Он зашагал враскачку по комнате, искоса поглядывая в мою сторону. Потом вдруг выпрямился, принял важный вид, а я не мог сдержать улыбки, вспомнив, как наш отец становился именно в эту величественную позу, дабы передать нам решение своего суфлера (все-таки отцовские усы были куда декоративнее).

— Лучше будет, если я один займусь этим делом. Кстати, у меня много свободного времени, а ты перегружен работой. Если ты не против, я распоряжусь нашим трофеем по своему усмотрению, конечно в общих интересах…

— Распоряжайтесь, распоряжайтесь! — живо отозвалась Моника и с облегчением вздохнула.

Не дожидаясь моего ответа, Фред схватил бумаги и сунул их в карман рядом с банковыми билетами и браслетом. Его не удивило мое молчание, он привык, что командуют женщины. За исключением последнего, я был с ним, впрочем, согласен: и на сей раз я предпочел переложить на него это грязное дело.

— Дорогая, — начал Фред (и я содрогнулся от этой фамильярности), поскольку у нас есть кое-какие деньги, я попытаюсь найти себе приличное жилье. Меня немного утомила эта бивуачная жизнь.

— Я вас отлично понимаю! — ответила ликующая Моника.

33

Сняв себе весьма комфортабельную меблированную комнату на авеню Гобелен, Фред первое время приходил к нам каждые два-три дня, чтобы держать в курсе дел, которые, по его словам, продвигались удачно. Он пополнил свой гардероб, чтобы «иметь представительный вид», и купил себе велосипед, чтобы «дешевле обходились разъезды». И у него даже появился известный шик, а глаза свежо заблестели, как у сытой овчарки.

Потом он стал заходить реже. Мой воспрянувший духом братец соблаговолил сообщить нам, что мужчина не создан для одинокой жизни. С каждым разом он становился все великолепней и все озабоченней, ибо на него свалилась куча дел, от которых он меня великодушно избавил, однако теперь он уже не считал необходимым надоедать нам своими рассказами. Дела шли своим чередом, и всякому известно, что юридические разбирательства меньше всего похожи на стремительный поток. Не думаю, чтобы обстоятельства нам благоприятствовали, так как я получил классическую повестку из суда, предвестницу завершения раздела, чего как ни в чем не бывало требовала противная сторона. Запах сигарет «Кэмел», который как-то облагораживал физиономию моего братца, его галстуки (не считавшиеся с трауром), роскошный аромат выдержанных вин, долетавший до меня вместе с брызгами слюны, — все это свидетельствовало о том, что материальная часть трофеев нашла удачное применение «в наших общих интересах». Фред, как всегда трусливый и как всегда виляющий хвостом, утопал в блаженстве и беспечно упускал реальную добычу ради призрачной.

Я остерегался протестовать, требовать свою долю.
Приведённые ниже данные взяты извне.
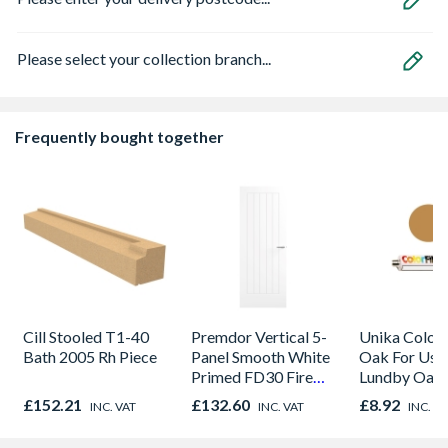
Please select your collection branch...
Frequently bought together
Cill Stooled T1-40
Premdor Vertical 5-
Unika Colorfi
Bath 2005 Rh Piece
Panel Smooth White
Oak For Use
Primed FD30 Fire
Lundby Oak 
Door 914 x 1981 x
Oak - Jackso
£152.21
£132.60
£8.92
INC. VAT
INC. VAT
INC. V
44mm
Я считал вполне законным, что он транжирит деньги Резо. Деньги Резо были мне противны. Для меня лично существует два вида денег: деньги из состояния, доставшегося по наследству, огромный перезрелый плод, плод генеалогического древа, и деньги нажитые, у которых чуть кисловатый вкус, как у дикой вишни. Мой союзник был мне еще противнее, чем деньги. Я уже не мог видеть его кривой нос, его бегающие глазки, его плоские челюсти. Я не сердился на него за то, что он такой, так получалось еще унизительнее для нашего семейства. Я сердился на него за то, что он упускал главное, что во всей этой истории он видел лишь предлог для шантажа, источник грязной выгоды. Особенно же сердился я на него за то, что он как свидетель был бесполезен, был лишь случайным сообщником, полубратом, чуть больше братом, чем тот, третий. Я сердился на него за то, что сердился на самого себя, ибо он в конце концов оставался самим собой, мелочно алчным, до предела трусливым, не способным выстоять один на один в решающем бою, так как немедленно размякал, соблазнившись преходящими усладами. Но я-то, я перестал быть самим собой, я бил отбой при первом же успехе под тем предлогом, что неприятель, мол, недостоин моих ударов.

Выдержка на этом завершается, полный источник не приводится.